Task instructions:
Every line in the entries that holds "Estatal" should be identified and copied.

Exercise input:
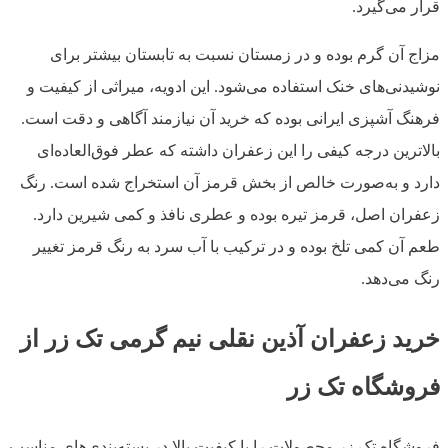
قرار می‌گیرد.
مزاج آن گرم بوده و در زمستان نسبت به تابستان بیشتر برای
نوشیدنی‌های خنک استفاده می‌شود. این ادویه، میراثی از کیفیت و
فرهنگ آشپزی ایرانی بوده که خرید آن نیازمند آگاهی و دقت است.
بالاترین درجه کیفی را این زعفران داشته که عطر فوق‌العاده‌ای
دارد و به‌صورت خالص از بخش قرمز آن استخراج شده است. رنگ
زعفران اصل، قرمز تیره بوده و عطری نافذ و کمی شیرین دارد.
طعم آن کمی تلخ بوده و در ترکیب با آب سرد به رنگ قرمز تغییر
رنگ می‌دهد.
خرید زعفران آذین نقلی نیم گرمی تک زر از
فروشگاه تک زر
فروشگاه تک زر محصولات را با کیفیت بالا در بسته‌بندی‌های مناسب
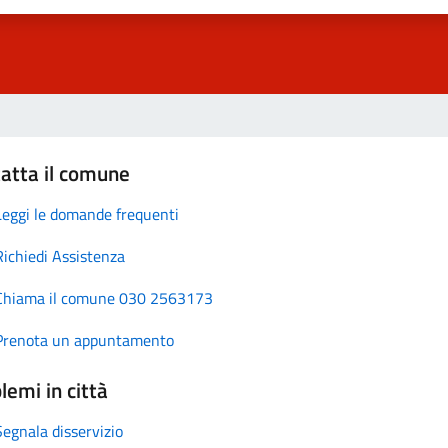
atta il comune
Leggi le domande frequenti
Richiedi Assistenza
Chiama il comune 030 2563173
Prenota un appuntamento
lemi in città
Segnala disservizio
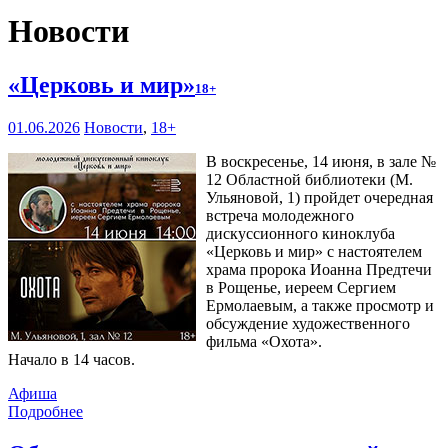
Новости
«Церковь и мир»
18+
01.06.2026
Новости
,
18+
В воскресенье, 14 июня, в зале №
12 Областной библиотеки (М.
Ульяновой, 1) пройдет очередная
встреча молодежного
дискуссионного киноклуба
«Церковь и мир» с настоятелем
храма пророка Иоанна Предтечи
в Рощенье, иереем Сергием
Ермолаевым, а также просмотр и
обсуждение художественного
фильма «Охота».
Начало в 14 часов.
Афиша
Подробнее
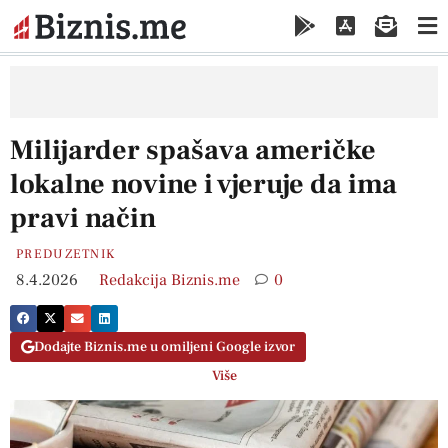
Milijarder spašava američke
lokalne novine i vjeruje da ima
pravi način
PREDUZETNIK
8.4.2026
Redakcija Biznis.me
0
Dodajte Biznis.me u omiljeni Google izvor
Više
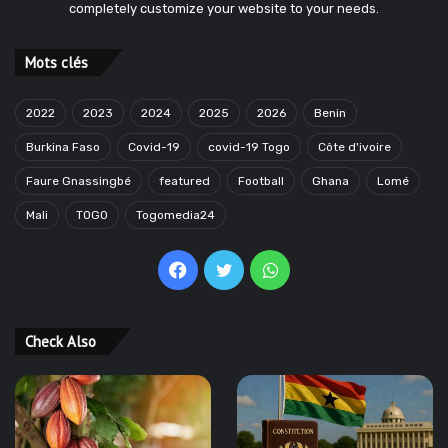
completely customize your website to your needs.
Mots clés
2022
2023
2024
2025
2026
Benin
Burkina Faso
Covid-19
covid-19 Togo
Côte d'ivoire
Faure Gnassingbé
featured
Football
Ghana
Lomé
Mali
TOGO
Togomedia24
Facebook
Twitter
WhatsApp
Check Also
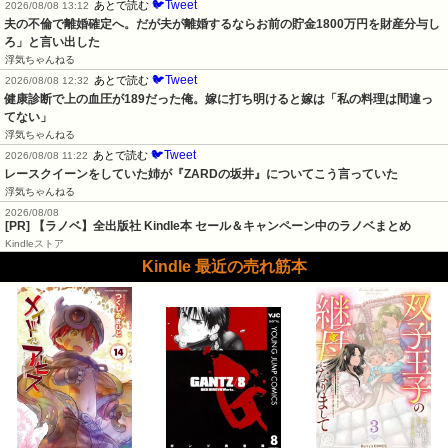
🐦Tweet
あとで読む
2026/08/08 13:12
夫の不倫で離婚確定へ。だが夫が離婚するならお前の貯金1800万円を財産分与し
ろ」と言い出した
浮気ちゃんねる
🐦Tweet
あとで読む
2026/08/08 12:32
健康診断で上の血圧が189だった俺。嫁に打ち明けると嫁は「私の料理は間違っ
てない」
浮気ちゃんねる
🐦Tweet
あとで読む
2026/08/08 11:22
レースクイーンをしていた姉が『ZARDの坂井』についてこう言っていた
浮気ちゃんねる
2026/08/08
[PR] 【ラノベ】全出版社 Kindle本 セール＆キャンペーン中のラノベまとめ
Kindleストア
Kindle 最近の売れ筋本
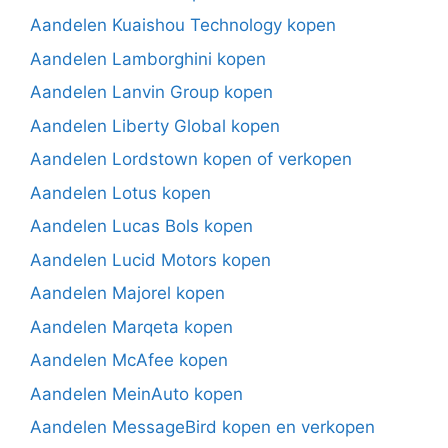
Aandelen Kuaishou Technology kopen
Aandelen Lamborghini kopen
Aandelen Lanvin Group kopen
Aandelen Liberty Global kopen
Aandelen Lordstown kopen of verkopen
Aandelen Lotus kopen
Aandelen Lucas Bols kopen
Aandelen Lucid Motors kopen
Aandelen Majorel kopen
Aandelen Marqeta kopen
Aandelen McAfee kopen
Aandelen MeinAuto kopen
Aandelen MessageBird kopen en verkopen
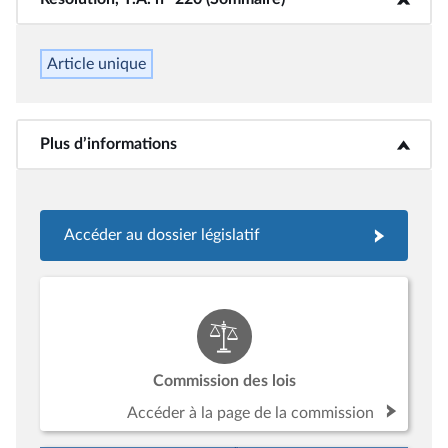
Article unique
Plus d’informations
<b>Plus d’informations</b>
Accéder au dossier législatif
Commission des lois
Accéder à la page de la commission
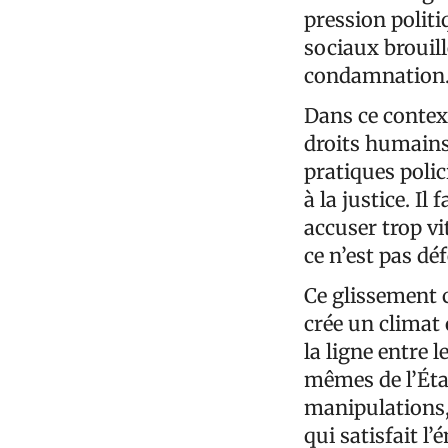
pression politi
sociaux brouill
condamnation
Dans ce contex
droits humains
pratiques polic
à la justice. Il
accuser trop vi
ce n’est pas dé
Ce glissement 
crée un climat 
la ligne entre 
mêmes de l’État
manipulations, 
qui satisfait l’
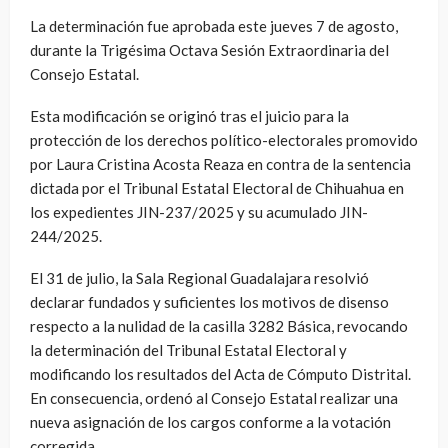
La determinación fue aprobada este jueves 7 de agosto,
durante la Trigésima Octava Sesión Extraordinaria del
Consejo Estatal.
Esta modificación se originó tras el juicio para la
protección de los derechos político-electorales promovido
por Laura Cristina Acosta Reaza en contra de la sentencia
dictada por el Tribunal Estatal Electoral de Chihuahua en
los expedientes JIN-237/2025 y su acumulado JIN-
244/2025.
El 31 de julio, la Sala Regional Guadalajara resolvió
declarar fundados y suficientes los motivos de disenso
respecto a la nulidad de la casilla 3282 Básica, revocando
la determinación del Tribunal Estatal Electoral y
modificando los resultados del Acta de Cómputo Distrital.
En consecuencia, ordenó al Consejo Estatal realizar una
nueva asignación de los cargos conforme a la votación
corregida.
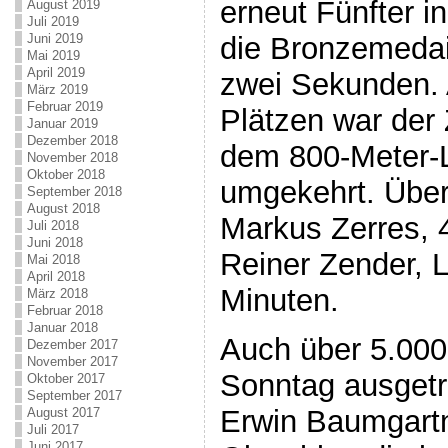
erneut Fünfter i
August 2019
Juli 2019
die Bronzemedail
Juni 2019
Mai 2019
April 2019
zwei Sekunden. 
März 2019
Februar 2019
Plätzen war der 
Januar 2019
Dezember 2018
dem 800-Meter-L
November 2018
Oktober 2018
umgekehrt. Über
September 2018
August 2018
Markus Zerres, 
Juli 2018
Juni 2018
Reiner Zender, 
Mai 2018
April 2018
Minuten.
März 2018
Februar 2018
Januar 2018
Auch über 5.000
Dezember 2017
November 2017
Sonntag ausgetr
Oktober 2017
September 2017
Erwin Baumgartn
August 2017
Juli 2017
Juni 2017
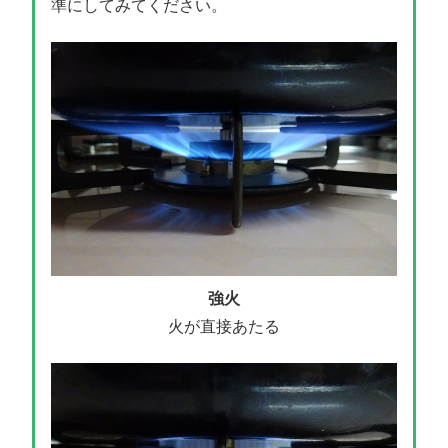
準にしてみてください。
強火
火が直接あたる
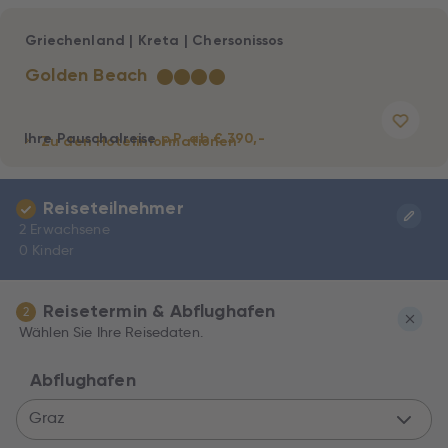
Griechenland
|
Kreta
|
Chersonissos
Golden Beach
★
★
★
★
Ihre Pauschalreise
p.P. ab € 390,-
Zu den Hotelinformationen
Reiseteilnehmer
2 Erwachsene
0 Kinder
Reisetermin & Abflughafen
2
Wählen Sie Ihre Reisedaten.
Abflughafen
Graz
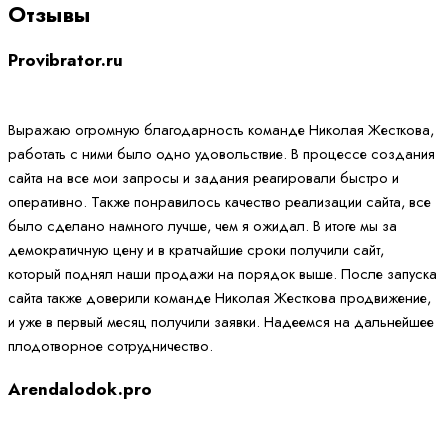
Отзывы
Provibrator.ru
Выражаю огромную благодарность команде Николая Жесткова,
работать с ними было одно удовольствие. В процессе создания
сайта на все мои запросы и задания реагировали быстро и
оперативно. Также понравилось качество реализации сайта, все
было сделано намного лучше, чем я ожидал. В итоге мы за
демократичную цену и в кратчайшие сроки получили сайт,
который поднял наши продажи на порядок выше. После запуска
сайта также доверили команде Николая Жесткова продвижение,
и уже в первый месяц получили заявки. Надеемся на дальнейшее
плодотворное сотрудничество.
Arendalodok.pro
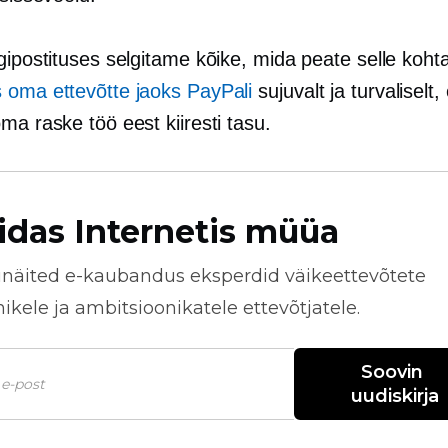
ogipostituses selgitame kõike, mida peate selle koh
 oma ettevõtte jaoks PayPali
sujuvalt ja turvaliselt, 
ma raske töö eest kiiresti tasu.
idas Internetis müüa
näited
e-kaubandus
eksperdid väikeettevõtete
kele ja ambitsioonikatele ettevõtjatele.
Soovin 
uudiskirja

Exercise output:
Consejo Estatal.
dictada por el Tribunal Estatal Electoral de Chihuahua en
la determinación del Tribunal Estatal Electoral y
En consecuencia, ordenó al Consejo Estatal realizar una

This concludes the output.